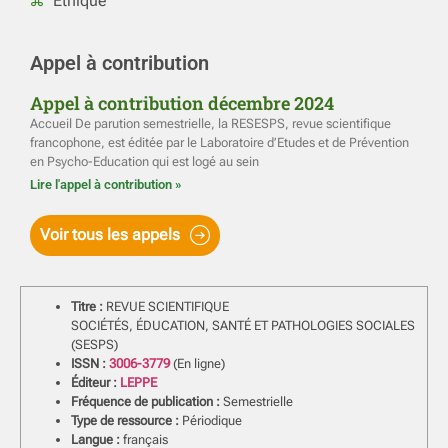
Éthique
Appel à contribution
Appel à contribution décembre 2024
Accueil De parution semestrielle, la RESESPS, revue scientifique
francophone, est éditée par le Laboratoire d’Etudes et de Prévention
en Psycho-Education qui est logé au sein
Lire l'appel à contribution »
Voir tous les appels
Titre :
REVUE SCIENTIFIQUE
SOCIÉTÉS, ÉDUCATION, SANTÉ ET PATHOLOGIES SOCIALES
(SESPS)
ISSN :
3006-3779
(En ligne)
Éditeur :
LEPPE
Fréquence de publication :
Semestrielle
Type de ressource :
Périodique
Langue :
français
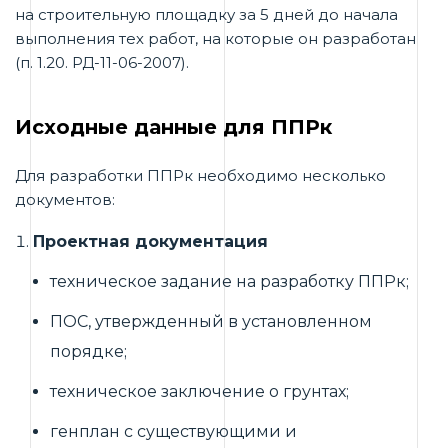
на строительную площадку за 5 дней до начала
выполнения тех работ, на которые он разработан
(п. 1.20. РД-11-06-2007).
Исходные данные для ППРк
Для разработки ППРк необходимо несколько
документов:
Проектная документация
техническое задание на разработку ППРк;
ПОС, утвержденный в установленном
порядке;
техническое заключение о грунтах;
генплан с существующими и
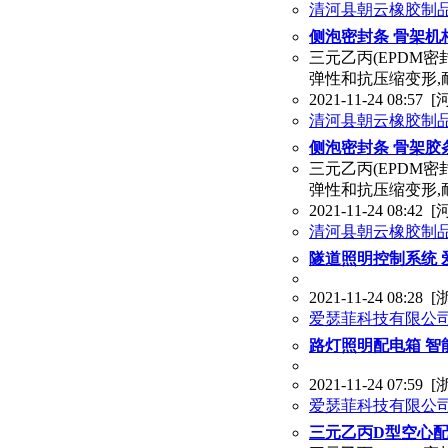
清河县朝云橡胶制
侧泡密封条 骨架机
三元乙丙(EPDM
弹性和抗压缩变形,
2021-11-24 08:57
[
清河县朝云橡胶制
侧泡密封条 骨架胶
三元乙丙(EPDM
弹性和抗压缩变形,
2021-11-24 08:42
[
清河县朝云橡胶制
隧道照明控制系统 
2021-11-24 08:28
[
爱瑟菲科技有限公
路灯照明配电箱 智
2021-11-24 07:59
[
爱瑟菲科技有限公
三元乙丙D型空心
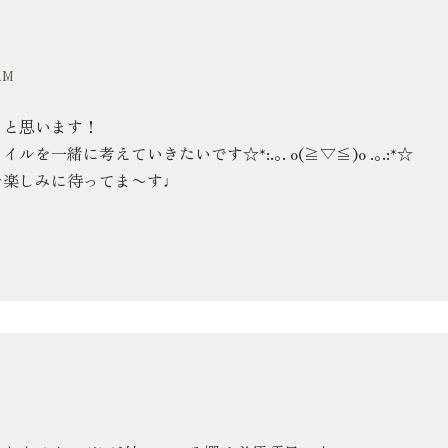
AM
うと思います！
一緒に考えていきたいです☆*:.｡. o(≧▽≦)o .｡.:*☆
を楽しみに待ってま〜す♩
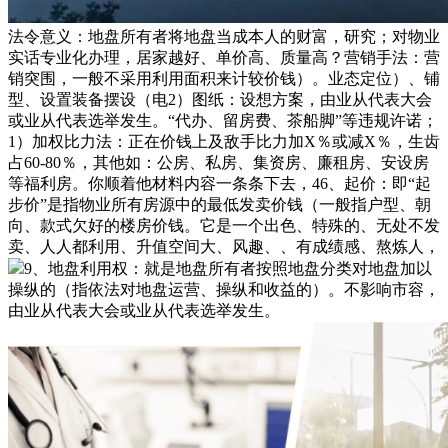
法令意义：地盘所有者将地盘当成本人的财富，研究；对物业
实话专业化办理，居家越好、单价高、质量高？营销手法：营
销突围，一般不采用利用面积来计较价钱）。业态定位）、铺
型、设置装备摆设（电2）图纸：设想方案，由业从代表大会
或业从代表选举发生。“代办、留房费、茶船脚”等违规许诺；
1）加权比力法：正在价钱上及敌手比力加X％或减X％，生齿
占60-80％，其他如：公房、私房、集资房、廉租房、安设房
等福利房。你顺着他材料内容一条条下去，46、起价：即“起
步价”是指物业所有房源中的最低发卖价钱（一般指户型、朝
向、款式欠好的楼房价钱。它是一个出色、特殊的、无处不发
卖、人人都利用、升值空间大、风趣、、有成绩感、熬炼人，
9、地盘利用权：就是地盘所有者按照地盘分类对地盘加以
操纵的（指依法对地盘运营、操纵和收益的）。不影响市容，
由业从代表大会或业从代表选举发生。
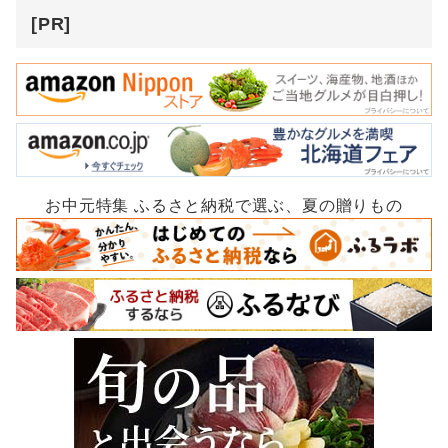
[PR]
お中元特集 ふるさと納税で選ぶ、夏の贈りもの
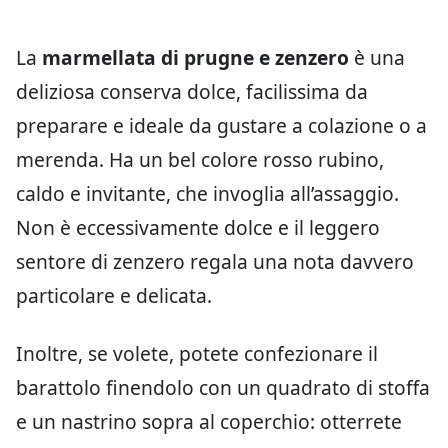
La
marmellata di prugne e zenzero
è una
deliziosa conserva dolce, facilissima da
preparare e ideale da gustare a colazione o a
merenda. Ha un bel colore rosso rubino,
caldo e invitante, che invoglia all’assaggio.
Non è eccessivamente dolce e il leggero
sentore di zenzero regala una nota davvero
particolare e delicata.
Inoltre, se volete, potete confezionare il
barattolo finendolo con un quadrato di stoffa
e un nastrino sopra al coperchio: otterrete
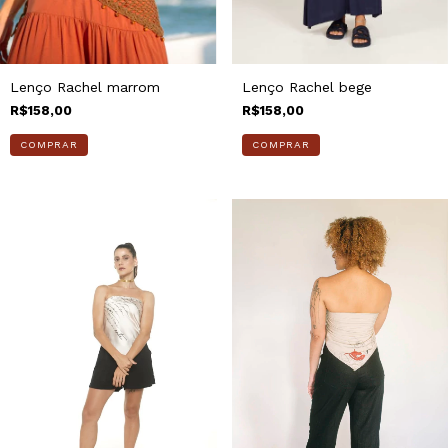
Lenço Rachel bege
Lenço Rachel marrom
R$158,00
R$158,00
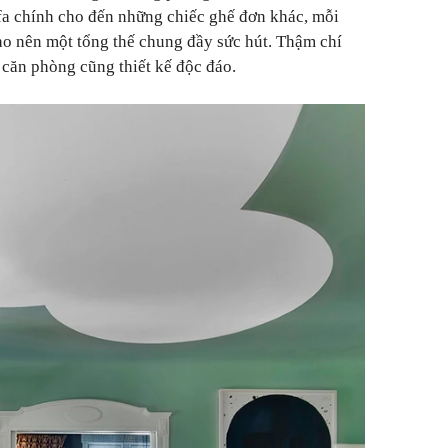
Sofa chính cho đến những chiếc ghế đơn khác, mỗi
ạo nên một tổng thế chung đầy sức hút. Thậm chí
căn phòng cũng thiết kế độc đáo.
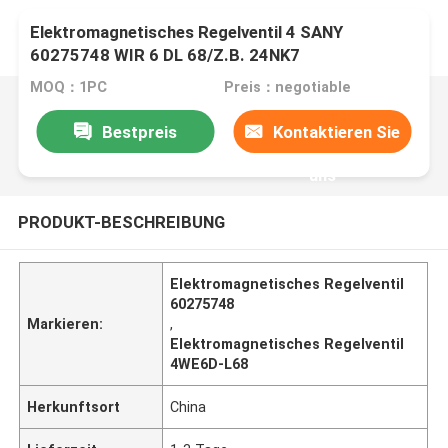
Elektromagnetisches Regelventil 4 SANY
60275748 WIR 6 DL 68/Z.B. 24NK7
MOQ：1PC
Preis：negotiable
Bestpreis
Kontaktieren Sie
uns
PRODUKT-BESCHREIBUNG
Elektromagnetisches Regelventil
60275748
Markieren:
,
Elektromagnetisches Regelventil
4WE6D-L68
Herkunftsort
China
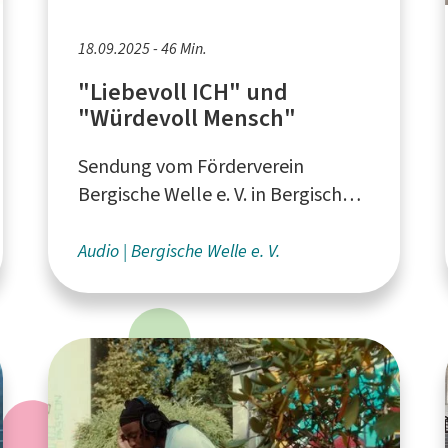
18.09.2025 - 46 Min.
"Liebevoll ICH" und
"Würdevoll Mensch"
Sendung vom Förderverein
Bergische Welle e. V. in Bergisch
Gladbach
Audio
Bergische Welle e. V.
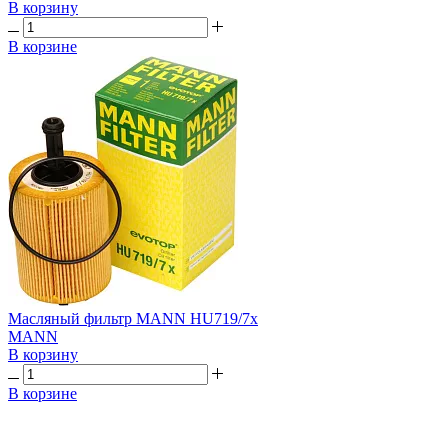
В корзину
В корзине
Масляный фильтр MANN HU719/7x
MANN
В корзину
В корзине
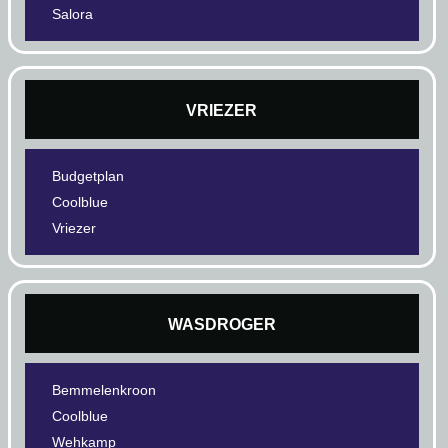
Salora
VRIEZER
Budgetplan
Coolblue
Vriezer
WASDROGER
Bemmelenkroon
Coolblue
Wehkamp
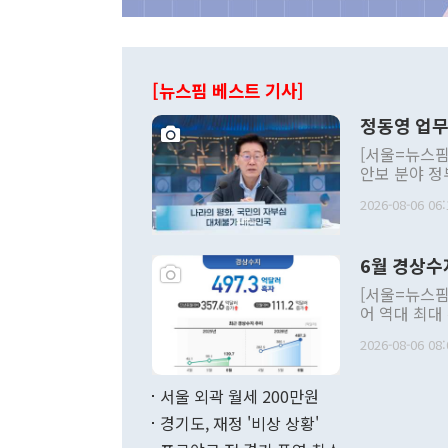
[뉴스핌 베스트 기사]
정동영 업무
[서울=뉴스핌
안보 분야 정
평화공존 발전
2026-08-06 06:
발언 중에는 
언한 것이 있
령은 공개적으
6월 경상수
주의적 희망에
관의 대북 정
[서울=뉴스핌
관 부처 장관
어 역대 최대
관의 무리한 
출 호조로 월
다. [정동영 통일부 장관이 지난달 23일 오후 서울 종로구 정부서울청사에
2026-08-06 08:
료=한국은행] 한국은행이 6일 발표한 '2026년 6월 국제수지(잠정)'에
서 취임 1주년 
면 지난 6월
부 장관 권한
1000만달러
서울 외곽 월세 200만원
발전 구상'을
이에 따라 올
적 갈등 해결
경기도, 재정 '비상 상황'
했다. 경상수
결과 혐오의 
9000만달러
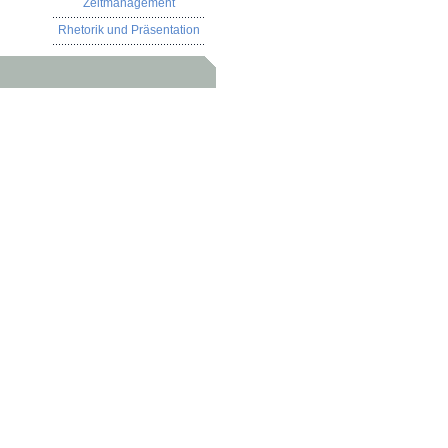
Zeitmanagement
Rhetorik und Präsentation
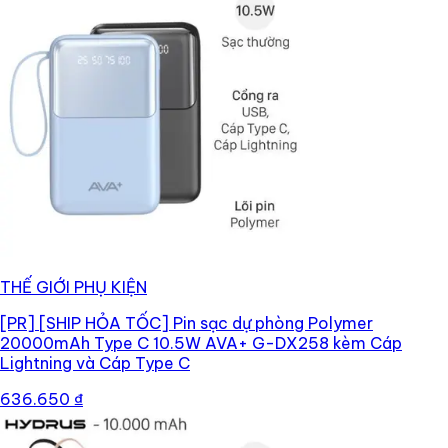
THẾ GIỚI PHỤ KIỆN
[PR]
[SHIP HỎA TỐC] Pin sạc dự phòng Polymer
20000mAh Type C 10.5W AVA+ G-DX258 kèm Cáp
Lightning và Cáp Type C
636.650 ₫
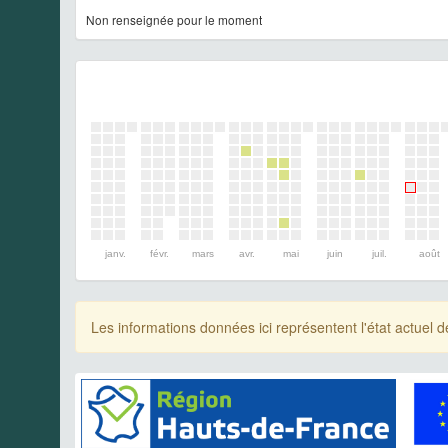
Non renseignée pour le moment
janv.
févr.
mars
avr.
mai
juin
juil.
août
Les informations données ici représentent l'état actue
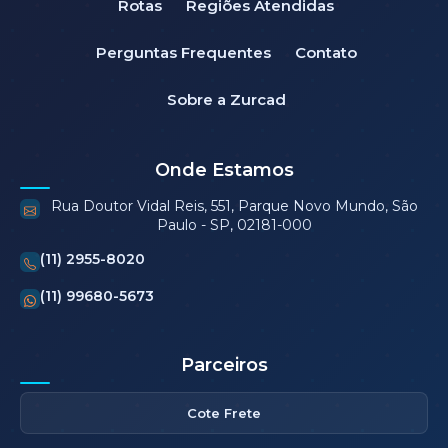
Rotas
Regiões Atendidas
Perguntas Frequentes
Contato
Sobre a Zurcad
Onde Estamos
Rua Doutor Vidal Reis, 551, Parque Novo Mundo, São
Paulo - SP, 02181-000
(11) 2955-8020
(11) 99680-5673
Parceiros
Cote Frete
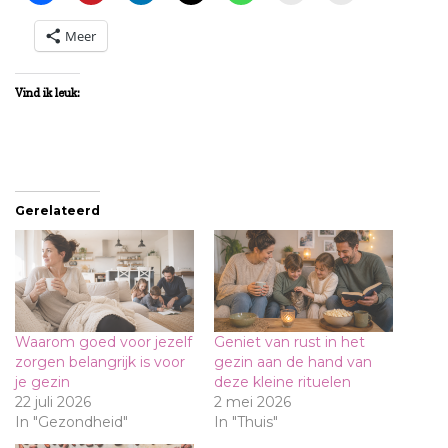
Meer
Vind ik leuk:
Gerelateerd
Waarom goed voor jezelf
Geniet van rust in het
zorgen belangrijk is voor
gezin aan de hand van
je gezin
deze kleine rituelen
22 juli 2026
2 mei 2026
In "Gezondheid"
In "Thuis"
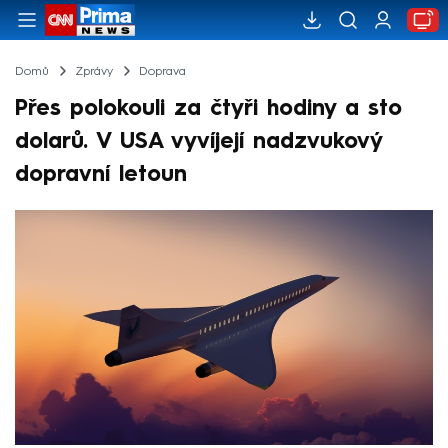
Domů
Zprávy
Doprava
Přes polokouli za čtyři hodiny a sto
dolarů. V USA vyvíjejí nadzvukový
dopravní letoun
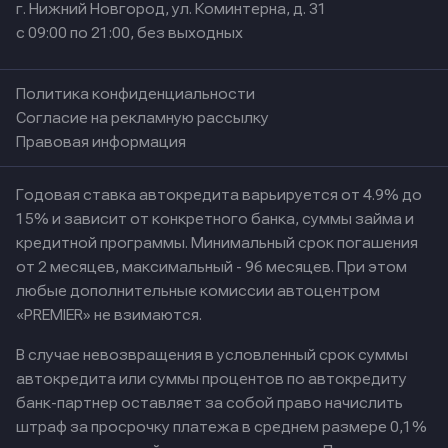
г. Нижний Новгород, ул. Коминтерна, д. 31
с 09:00 по 21:00, без выходных
Политика конфиденциальности
Согласие на рекламную рассылку
Правовая информация
Годовая ставка автокредита варьируется от 4.9% до
15% и зависит от конкретного банка, суммы займа и
кредитной программы. Минимальный срок погашения
от 2 месяцев, максимальный - 96 месяцев. При этом
любые дополнительные комиссии автоцентром
«PREMIER» не взимаются.
В случае невозвращения в условленный срок суммы
автокредита или суммы процентов по автокредиту
банк-партнер оставляет за собой право начислить
штраф за просрочку платежа в среднем размере 0,1%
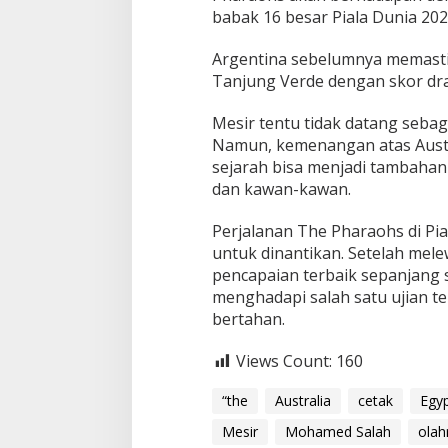
babak 16 besar Piala Dunia 202
Argentina sebelumnya memasti
Tanjung Verde dengan skor dra
Mesir tentu tidak datang sebag
Namun, kemenangan atas Austr
sejarah bisa menjadi tambahan
dan kawan-kawan.
Perjalanan The Pharaohs di Pi
untuk dinantikan. Setelah mele
pencapaian terbaik sepanjang s
menghadapi salah satu ujian t
bertahan.
Views Count:
160
“the
Australia
cetak
Egy
Mesir
Mohamed Salah
olah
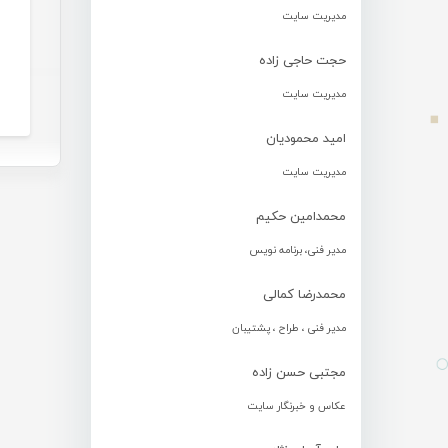
مدیریت سایت
حجت حاجی زاده
مدیریت سایت
امید محمودیان
مدیریت سایت
محمدامین حکیم
مدیر فنی، برنامه نویس
محمدرضا کمالی
مدیر فنی ، طراح ، پشتیبان
مجتبی حسن زاده
عکاس و خبرنگار سایت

Work request: With the pictures removed, print only the lines starting at the line that has "Масляный фильтр MANN HU719/7x" and ending at the line that has "Onde Estamos", both ends included, exactly as they stand above.

Exercise response:
Масляный фильтр MANN HU719/7x
MANN
В корзину
В корзине
Salora
VRIEZER
Budgetplan
Coolblue
Vriezer
WASDROGER
Bemmelenkroon
Coolblue
Wehkamp
[뉴스핌 베스트 기사]
정동영 업무
[서울=뉴스핌
안보 분야 정
평화공존 발전
2026-08-06 06:
발언 중에는 
언한 것이 있
령은 공개적으
6월 경상수
주의적 희망에
관의 대북 정
[서울=뉴스핌
관 부처 장관
어 역대 최대
관의 무리한 
출 호조로 월
다. [정동영 통일부 장관이 지난달 23일 오후 서울 종로구 정부서울청사에
2026-08-06 08:
료=한국은행] 한국은행이 6일 발표한 '2026년 6월 국제수지(잠정)'에
서 취임 1주년 
면 지난 6월
부 장관 권한
1000만달러
서울 외곽 월세 200만원
발전 구상'을
이에 따라 올
적 갈등 해결
경기도, 재정 '비상 상황'
했다. 경상수
결과 혐오의 
9000만달러
Zeitmanagement
Rhetorik und Präsentation
THẾ GIỚI PHỤ KIỆN
[PR]
[SHIP HỎA TỐC] Pin sạc dự phòng Polymer
20000mAh Type C 10.5W AVA+ G-DX258 kèm Cáp
Lightning và Cáp Type C
636.650 ₫
Non renseignée pour le moment
janv.
févr.
mars
avr.
mai
juin
juil.
août
Les informations données ici représentent l'état actue
Rotas
Regiões Atendidas
Perguntas Frequentes
Contato
Sobre a Zurcad
Onde Estamos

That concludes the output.